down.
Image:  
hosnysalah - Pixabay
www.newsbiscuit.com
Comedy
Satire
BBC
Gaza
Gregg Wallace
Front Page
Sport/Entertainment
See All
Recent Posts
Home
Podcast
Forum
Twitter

* * *

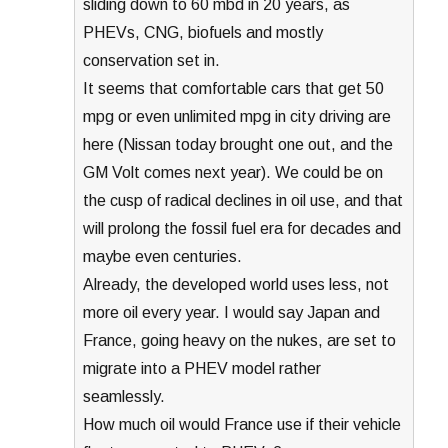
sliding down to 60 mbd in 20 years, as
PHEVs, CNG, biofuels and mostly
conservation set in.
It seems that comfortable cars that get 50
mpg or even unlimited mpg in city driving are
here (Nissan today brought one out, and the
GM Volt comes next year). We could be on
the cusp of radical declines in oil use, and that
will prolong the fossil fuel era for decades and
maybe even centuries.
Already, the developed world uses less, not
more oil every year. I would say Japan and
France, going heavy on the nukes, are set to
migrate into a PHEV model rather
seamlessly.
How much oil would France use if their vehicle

--

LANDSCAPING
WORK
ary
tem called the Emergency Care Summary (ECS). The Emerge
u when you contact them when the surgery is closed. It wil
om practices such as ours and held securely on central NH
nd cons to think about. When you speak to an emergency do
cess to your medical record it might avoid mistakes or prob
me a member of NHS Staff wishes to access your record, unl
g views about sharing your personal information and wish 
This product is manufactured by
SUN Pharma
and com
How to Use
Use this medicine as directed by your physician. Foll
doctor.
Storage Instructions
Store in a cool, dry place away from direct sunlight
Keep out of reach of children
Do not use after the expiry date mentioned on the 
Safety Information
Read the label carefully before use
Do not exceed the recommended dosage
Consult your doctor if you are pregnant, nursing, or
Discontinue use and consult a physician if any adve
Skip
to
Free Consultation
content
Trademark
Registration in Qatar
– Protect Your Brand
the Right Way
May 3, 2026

■ **ASSIGNMENT**: Find every line in the records above that holds the word "even", and copy each one.

■ **REPLY**:
mpg or even unlimited mpg in city driving are
maybe even centuries.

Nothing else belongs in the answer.